Devolution fundamentalists vs HEC chamchaas - Mosharraf Zaidi - Tuesday, April 12, 2011

The debate about the status of the Higher Education Commission (HEC) in a post-18th Amendment scenario is being presented in interesting ways. One version of the debate is that this fight pits those who favour a centralised Pakistani state, against a band of do-good federalist champions – whose only interest is the strengthening of provinces and their autonomy. This is the version that a lot of well-intentioned people believe to be true. Unfortunately, the graveyards of the world are full of good intentions.

Those who are presenting the HEC debate as a battle between centralists and federalists, are essentially (either knowingly, or unwittingly) behaving like devolution fundamentalists. Like all other kinds of fundamentalism, devolution fundamentalism is a way of seeing things, in this case, a post-18th Amendment Pakistan, in starkly black and white terms. This kind of essentialism requires advocates of a federal structure, to be advocates of provincial autonomy, which then requires those advocates to be advocates of stripping away central agency – or the centre’s right to legislate, regulate and navigate public policy – in any area deemed to be worthy of being devolved.

In the essentialist world view of the devolution fundamentalist, the reason the HEC must go is because it invades and occupies the province’s right to oversee the higher education sector. But the logical corollary of this is that the HEC’s existence is, by very design, an attack on provincial space. Of course, that’s not really the function of the HEC.

The HEC was designed in 2002, by the Steering Committee on Higher Education (SCHE) which counted among its members, the current PPP Finance Minister Abdul Hafeez Shaikh (disclosure: I was also a key staff member for the SCHE). There were three key motivations behind higher education reform at the time. The first was to increase university enrollment which was, even by the highest estimates, no more than 280,000 at the time. The second was to improve the quality of university education through standardisation and quality assurance. The third was to ensure better governance and management of universities.

All three of these objectives required a dramatically improved financial allocation for university education, and right from its inception the HEC successfully lobbied for and achieved a quantum shift in higher education funding. From that point forward, the HEC represents one of the most important public policy successes in recent memory. But the HEC is far from perfect.
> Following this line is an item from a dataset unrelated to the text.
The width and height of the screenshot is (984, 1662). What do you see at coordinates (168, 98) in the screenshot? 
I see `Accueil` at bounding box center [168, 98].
Even at its inception, there were debates about the correct balance within higher education. Dr Atta ur Rehman’s science and technology centric approach ended up being the primary focus of reform. This was countered by the approach favoured by other members of the SCHE who sought a greater role for humanities and arts in Pakistani universities. That debate is an important one that continues to this day.
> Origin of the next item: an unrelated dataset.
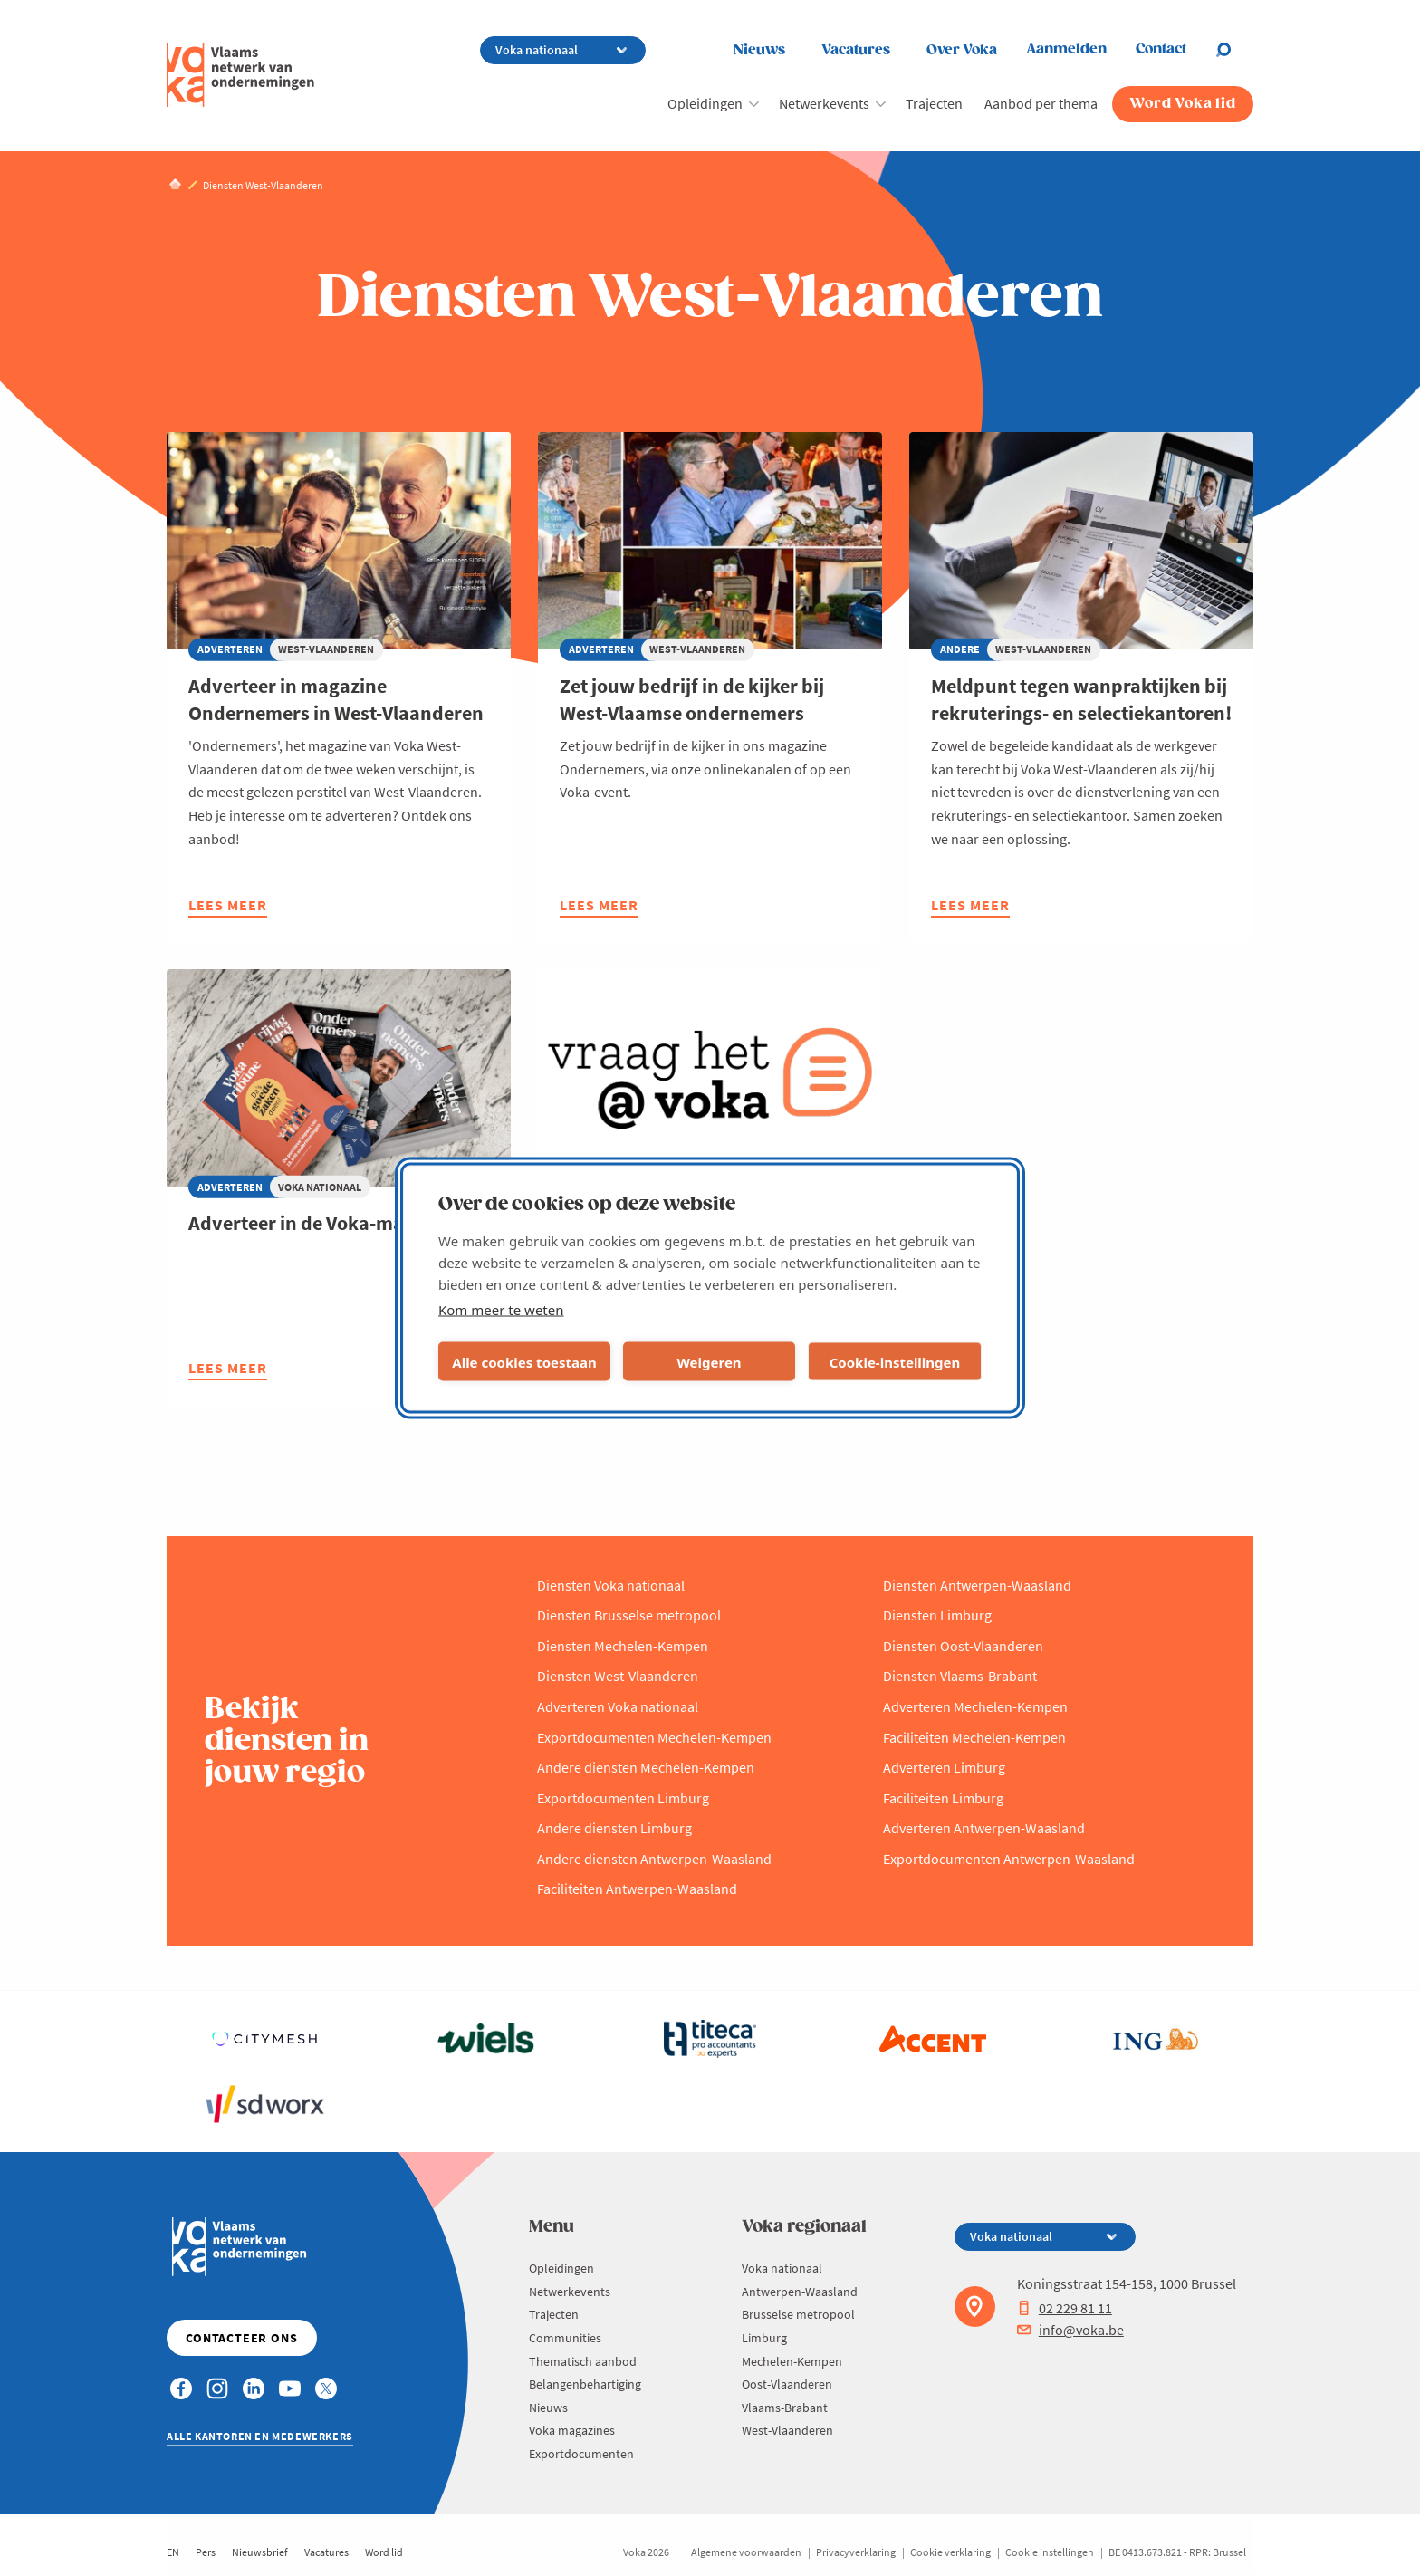 Image resolution: width=1420 pixels, height=2576 pixels. I want to click on 02 229 81 11, so click(1064, 2308).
Other entanglements and debates also ensued. Was it really worth the investment to have a tenure-track approach to teacher employment and retention, whilst not doing anything to change the permanent job status afforded to even lecturers at the BPS-17 level? Was buying accelerators for physics labs worth the investment, when many teachers required basic skills enhancement? These were debates worth having. The HEC may have been wrong about all of them, but they were debates that were relevant to higher education financing, regulation and quality assurance.

Today, in determining whether the HEC should or should not be retained as a regulatory body for higher education, the primary arguments for and against seem to be anything but relevant – either to higher education, or to the cause of a functioning federal state in Pakistan.
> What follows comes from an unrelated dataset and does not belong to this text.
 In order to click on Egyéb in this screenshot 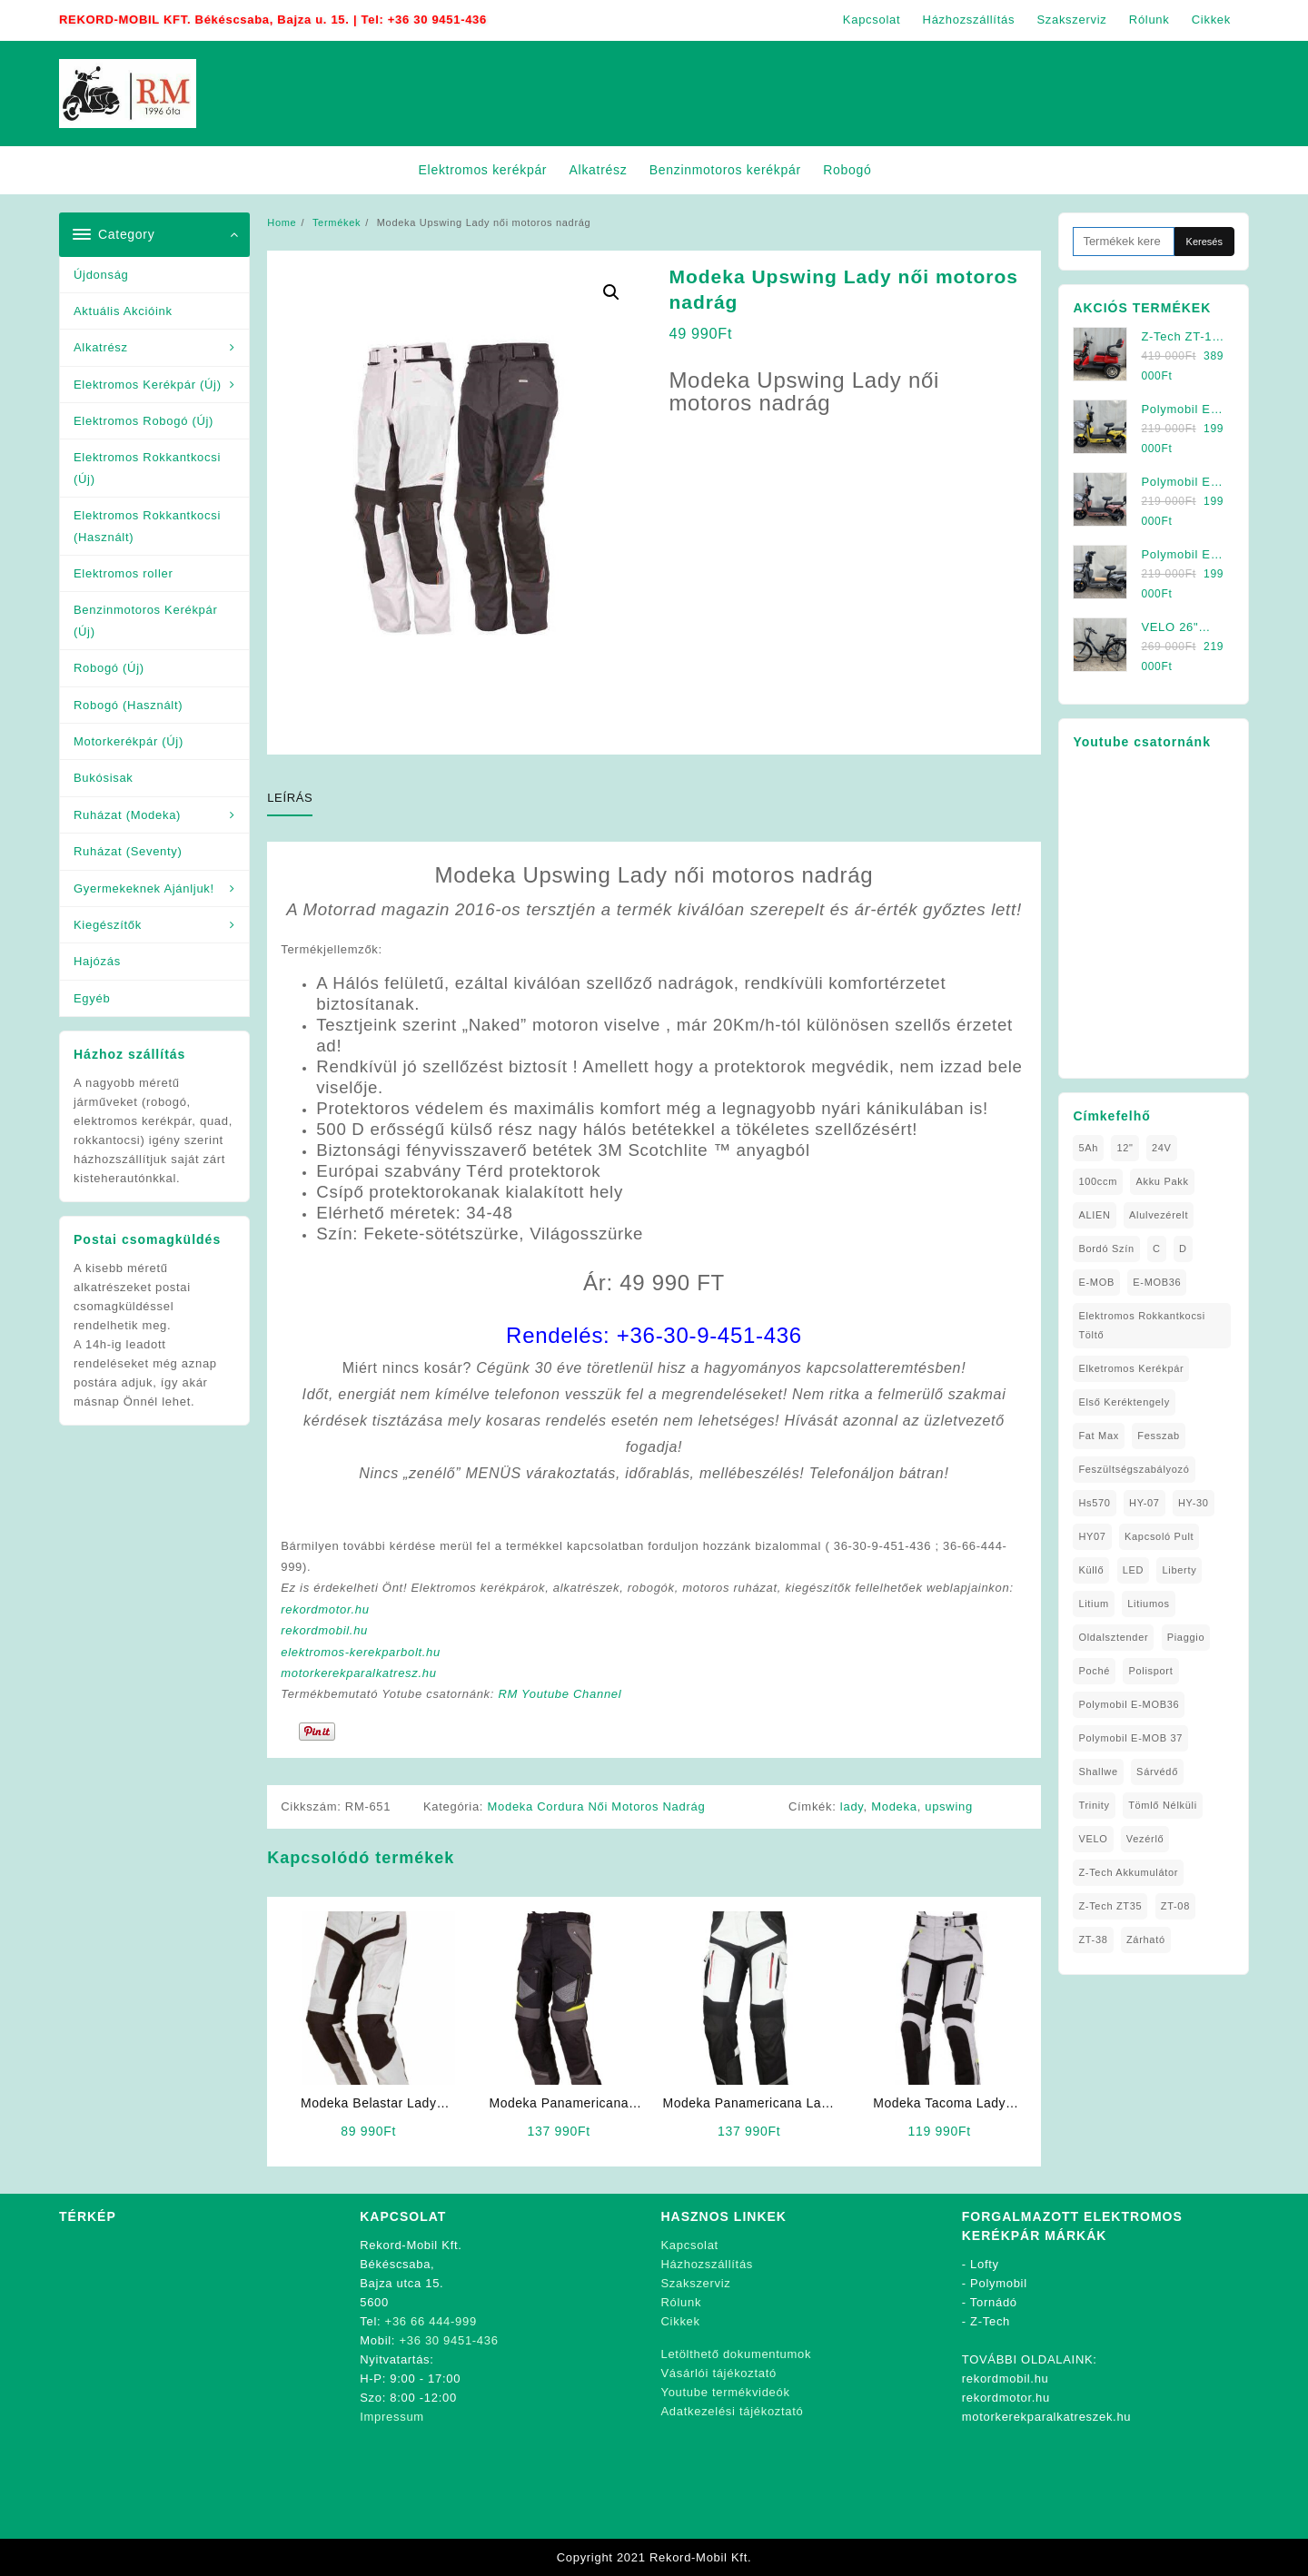, I will do `click(92, 998)`.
The other version of the HEC debate we have heard has been as thoughtless and politically poisonous as the devolution fundamentalists’ version has been essentialist. Raza Rabbani is as close as it gets to being a modern day Pakistani hero. The 18th Amendment may now be seen as an effort to assert Pakistani federalism, but it also deepened executive, legislative and judicial control over the country, it effectively removed the fingerprints of military autocrats from the constitution and achieved a rare and lasting sense of legislative achievement by a political class that never gets credit for the good, and always gets pinned with blame for the bad. Rabbani was and remains the instrumental clog that enabled the 18th Amendment to be passed.

So the version of the debate, as framed by HEC defenders, is as ridiculous as the first. Rabbani is not a partisan PPP hack, jealous and scared of the HEC’s ability to identify fake degrees. The HEC is not a flawless organisation whose integrity and achievements are beyond reproach. This is not a battle between those who want education and prosperity in the country versus those who want feudal raj.

Those who are making such claims or implying that such a divide exists, are the opposite of devolution fundamentalists. They may be acting out of innocent concern for higher education, but they end up seeming to be HEC chamchaas.

Pakistan doesn’t need any devolution fundamentalists, or HEC chamchaas. The truth is that a lot of what the HEC does is legally still the domain of the federal government or the central agency to which the government has delegated authority - in the HEC’s case this has been done statutorily through the HEC Ordinance 2002. Quality assurance and standardisation remain important. So too does the ability to shut down universities if they are not providing the minimum benchmarked quality of education. These are legitimate post-18th Amendment federal functions.

The big question is financing. Here, the provinces have a reasonable, but potentially dangerous case. Senator Rabbani would do well to avoid the path of the devolution fundamentalist, by ensuring that his proposed solutions address reasonable concerns without exposing universities, students, and teachers to very high and unnecessary risks.

The problem is simple. Instead of routing money through the HEC, provinces want the money for universities in their jurisdiction to flow through the province. This is a legitimate demand. But the risk here is off the charts. Not only do provinces not have adequate capacity. There are more urgent worries. What if a given province decides to take the money and spend it on handouts for the poor, under the Benazir Income Support Programme? Or take the money and build a new ring road around a big city? Or a new underpass? Or new bullet proof vests for its policemen?

A fiscally autonomous province should be free to make those decisions. But a sane and responsible provincial government would not make them at the expense of university financing. An inter-provincial mechanism could solve this problem. So too could statutory provincial ring-fencing of higher education budgets – both recurring and development. There is a solution here somewhere, if we’re willing to find it.

A federal HEC that ensures quality, and enforces standards is not inconceivable. A provincial financing mechanism for universities that ensures adequate and sustained levels of funding is also not inconceivable. We need not be devolution fundamentalists or HEC chamchaas to achieve all this.

The writer advises governments, donors and NGOs on public policy.